It takes 15 wall hours to get SCF convergence for a single point.

I’m going to try SMD and see what that does.

Thanks again.

Jim

jherbert · November 26, 2022, 7:44pm

(1) SMD uses PCM electrostatics (combined with SMx-style nonelectrostatics). Performance keywords for PCM therefore apply here, unlike SM8 and SM12 that use Generalized Born electrostatics and do not use the PCM code at all.

(2) I think I convinced myself once that 110 Lebedev points for sphere was sufficient for large molecules, but your mileage may vary. It certainly won’t be converged to the limit with N=110, see small-molecule convergence tests here: Cookie Absent and here: Cookie Absent.

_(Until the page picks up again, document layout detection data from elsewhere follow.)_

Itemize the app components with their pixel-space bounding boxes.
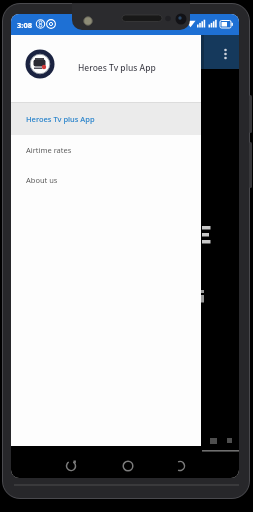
staticText: About us <box>26 175 58 185</box>
button[interactable]: Airtime rates <box>11 135 201 165</box>
button[interactable]: Heroes Tv plus App <box>11 103 201 135</box>
button[interactable] <box>168 454 192 478</box>
staticText: Heroes Tv plus App <box>26 114 95 124</box>
staticText: Airtime rates <box>26 145 72 155</box>
button[interactable]: About us <box>11 165 201 195</box>
button[interactable] <box>59 454 83 478</box>
staticText: 3:08 <box>17 20 32 30</box>
button[interactable] <box>201 35 239 69</box>
button[interactable] <box>116 454 140 478</box>
staticText: Heroes Tv plus App <box>78 62 156 74</box>
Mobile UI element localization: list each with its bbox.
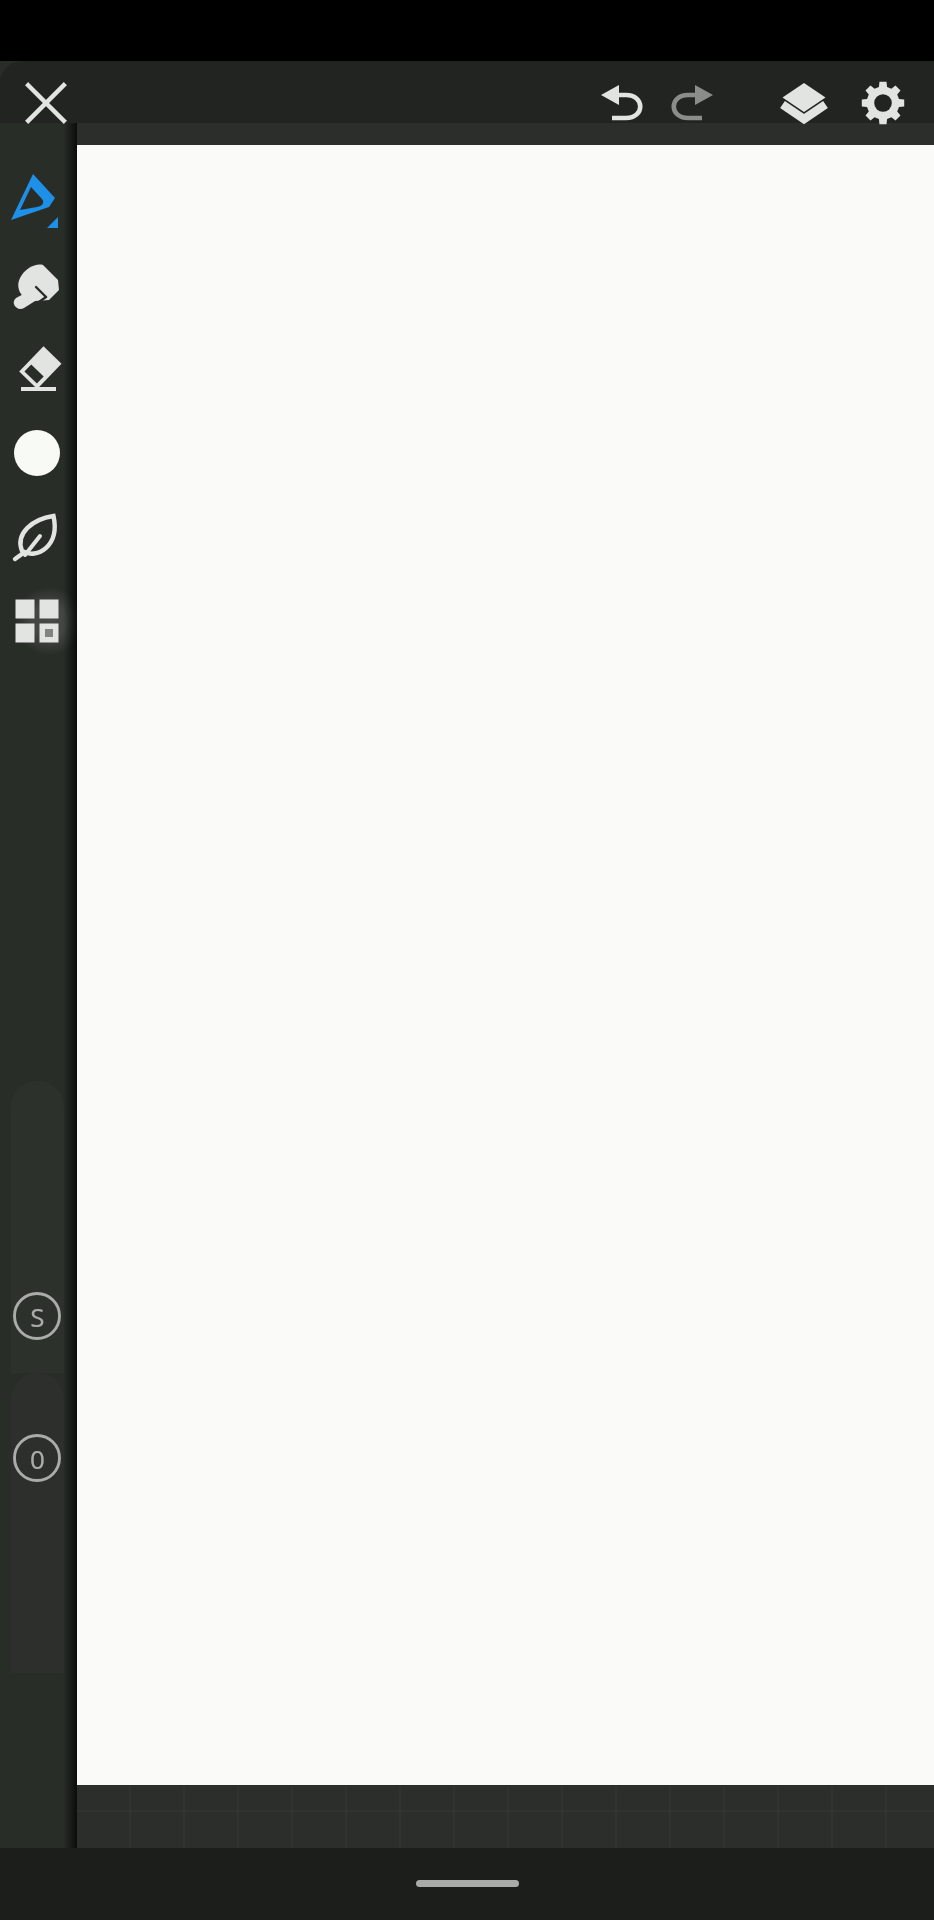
button[interactable]: Brush size value (13, 1292, 61, 1340)
button[interactable]: Tools (9, 593, 65, 649)
button[interactable]: Brush (9, 173, 65, 229)
button[interactable]: Settings (851, 71, 915, 135)
button[interactable]: Layers (772, 71, 836, 135)
button[interactable]: Brush opacity (11, 1373, 64, 1673)
button[interactable]: Color (9, 425, 65, 481)
staticText: S (30, 1299, 45, 1334)
staticText: 0 (30, 1441, 45, 1476)
button[interactable]: Brush opacity value (13, 1434, 61, 1482)
button[interactable]: Smudge (9, 259, 65, 315)
button[interactable]: Undo (590, 71, 654, 135)
button[interactable]: Effects (9, 510, 65, 566)
button[interactable]: Eraser (9, 343, 65, 399)
button[interactable]: Brush size (11, 1081, 64, 1373)
button[interactable]: Redo (660, 71, 724, 135)
button[interactable]: Home (416, 1880, 519, 1887)
button[interactable]: Close (14, 71, 78, 135)
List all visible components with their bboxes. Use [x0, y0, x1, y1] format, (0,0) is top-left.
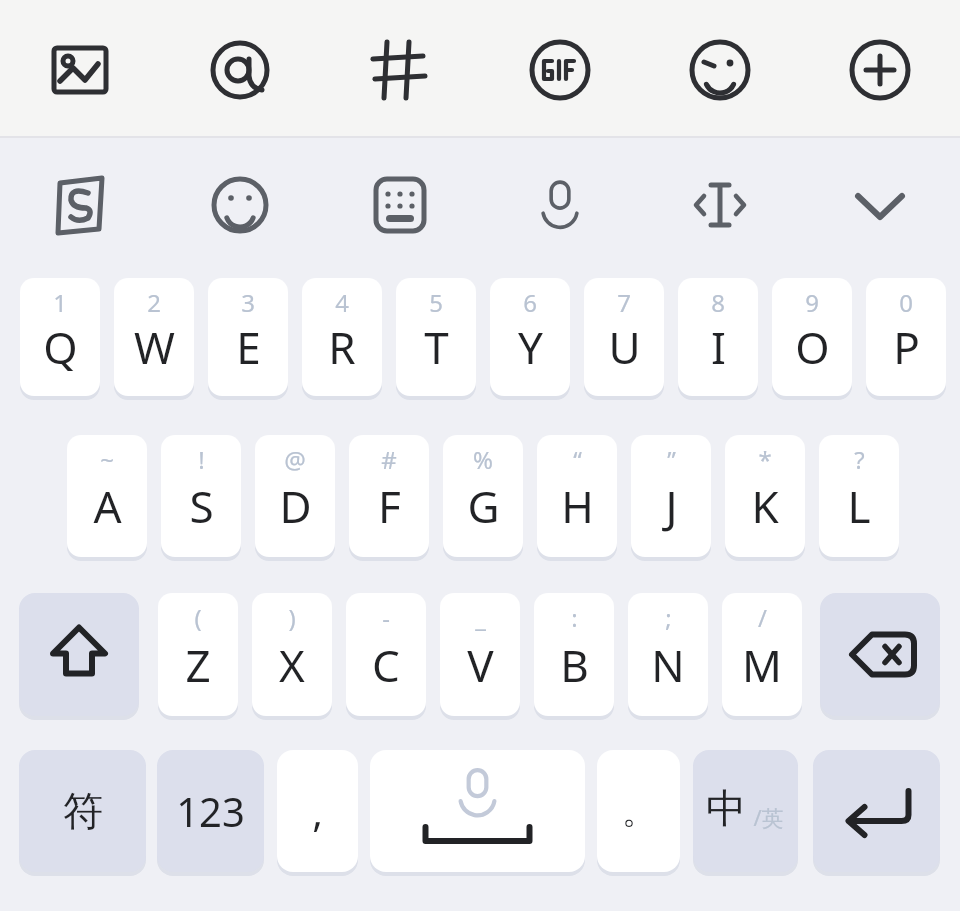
button[interactable]: 符: [19, 750, 146, 872]
staticText: Z: [185, 635, 211, 695]
staticText: ,: [312, 784, 323, 838]
staticText: J: [665, 476, 678, 536]
button[interactable]: %: [443, 435, 523, 557]
staticText: ”: [667, 443, 676, 476]
button[interactable]: Enter: [813, 750, 940, 872]
button[interactable]: /: [722, 593, 802, 716]
button[interactable]: 3: [208, 278, 288, 396]
staticText: /英: [753, 802, 784, 832]
staticText: @: [284, 443, 306, 476]
staticText: U: [608, 317, 641, 377]
button[interactable]: Emoticons: [204, 169, 276, 241]
staticText: 6: [523, 286, 537, 319]
staticText: T: [424, 317, 449, 377]
button[interactable]: ~: [67, 435, 147, 557]
button[interactable]: (: [158, 593, 238, 716]
staticText: O: [795, 317, 830, 377]
button[interactable]: More: [844, 34, 916, 106]
button[interactable]: 。: [597, 750, 680, 872]
staticText: 123: [176, 784, 245, 838]
staticText: I: [711, 317, 726, 377]
button[interactable]: Image: [44, 34, 116, 106]
staticText: ~: [100, 443, 114, 476]
button[interactable]: ): [252, 593, 332, 716]
staticText: Y: [518, 317, 543, 377]
button[interactable]: -: [346, 593, 426, 716]
staticText: M: [742, 635, 782, 695]
staticText: (: [194, 601, 202, 634]
staticText: ;: [665, 601, 672, 634]
staticText: E: [236, 317, 261, 377]
button[interactable]: Sogou input settings: [44, 169, 116, 241]
button[interactable]: #: [349, 435, 429, 557]
button[interactable]: *: [725, 435, 805, 557]
button[interactable]: Keyboard layout: [364, 169, 436, 241]
staticText: K: [751, 476, 779, 536]
button[interactable]: Backspace: [820, 593, 940, 716]
staticText: Q: [43, 317, 78, 377]
staticText: 4: [335, 286, 349, 319]
staticText: :: [571, 601, 578, 634]
button[interactable]: 4: [302, 278, 382, 396]
staticText: -: [382, 601, 390, 634]
staticText: 。: [622, 790, 656, 833]
button[interactable]: Voice input: [524, 169, 596, 241]
staticText: V: [467, 635, 494, 695]
staticText: B: [560, 635, 589, 695]
staticText: ): [288, 601, 296, 634]
staticText: C: [372, 635, 400, 695]
button[interactable]: 123: [157, 750, 264, 872]
staticText: %: [473, 443, 493, 476]
button[interactable]: 9: [772, 278, 852, 396]
staticText: D: [279, 476, 312, 536]
button[interactable]: Hide keyboard: [844, 169, 916, 241]
staticText: 7: [617, 286, 631, 319]
staticText: L: [847, 476, 871, 536]
staticText: 2: [147, 286, 161, 319]
button[interactable]: ?: [819, 435, 899, 557]
button[interactable]: 2: [114, 278, 194, 396]
staticText: 3: [241, 286, 255, 319]
button[interactable]: “: [537, 435, 617, 557]
button[interactable]: 1: [20, 278, 100, 396]
staticText: P: [893, 317, 920, 377]
button[interactable]: @: [255, 435, 335, 557]
staticText: !: [198, 443, 205, 476]
staticText: ?: [854, 443, 865, 476]
button[interactable]: Move cursor: [684, 169, 756, 241]
staticText: R: [328, 317, 356, 377]
button[interactable]: ,: [277, 750, 358, 872]
staticText: 9: [805, 286, 819, 319]
staticText: S: [189, 476, 214, 536]
button[interactable]: Mention: [204, 34, 276, 106]
button[interactable]: GIF: [524, 34, 596, 106]
button[interactable]: 7: [584, 278, 664, 396]
button[interactable]: 8: [678, 278, 758, 396]
button[interactable]: 6: [490, 278, 570, 396]
button[interactable]: Shift: [19, 593, 139, 716]
button[interactable]: _: [440, 593, 520, 716]
button[interactable]: Hashtag: [364, 34, 436, 106]
button[interactable]: :: [534, 593, 614, 716]
staticText: W: [134, 317, 175, 377]
staticText: 0: [899, 286, 913, 319]
staticText: X: [279, 635, 305, 695]
staticText: 符: [63, 786, 103, 836]
staticText: “: [573, 443, 582, 476]
staticText: *: [758, 443, 772, 476]
button[interactable]: 0: [866, 278, 946, 396]
staticText: 5: [429, 286, 443, 319]
staticText: H: [561, 476, 594, 536]
button[interactable]: Emoji: [684, 34, 756, 106]
button[interactable]: ”: [631, 435, 711, 557]
button[interactable]: 5: [396, 278, 476, 396]
staticText: 中: [706, 783, 746, 833]
staticText: 1: [53, 286, 67, 319]
staticText: 8: [711, 286, 725, 319]
button[interactable]: Space: [370, 750, 585, 872]
staticText: /: [758, 601, 767, 634]
staticText: A: [93, 476, 122, 536]
button[interactable]: !: [161, 435, 241, 557]
button[interactable]: ;: [628, 593, 708, 716]
button[interactable]: Switch Chinese English: [693, 750, 798, 872]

For large systems, however, you have to balance that against the rather limited level of SCF theory (including small basis sets), and I don’t think it’s necessary or advisable to push the PCM discretization grid to the limit while those other approximations remain significant.

(3) From comments that I left in the code, it looks like the remaining memory bottleneck is 3 x NAtoms x NB2 (in units of double precision numbers, 8 bytes per double), where NB2 is the number of significant function pairs. (I eliminated a twice as large memory bottleneck in July 2021, so this would have appeared in 5.4.2, but the one that remains is structural - would require a major redesign of code that I’m only vaguely familiar with and that no one is developing, to the best of my knowledge.) That bottleneck is fairly large for big systems, you can see a printout near the beginning of a Q-Chem job, a few lines after the coordinates, in a line that reads “There are XYZ function pairs”. There’s no way to reduce this, it’s fixed by the number of atoms and the basis set, feels like a design choice made for convenience under an assumption that the code would only be used for small molecules.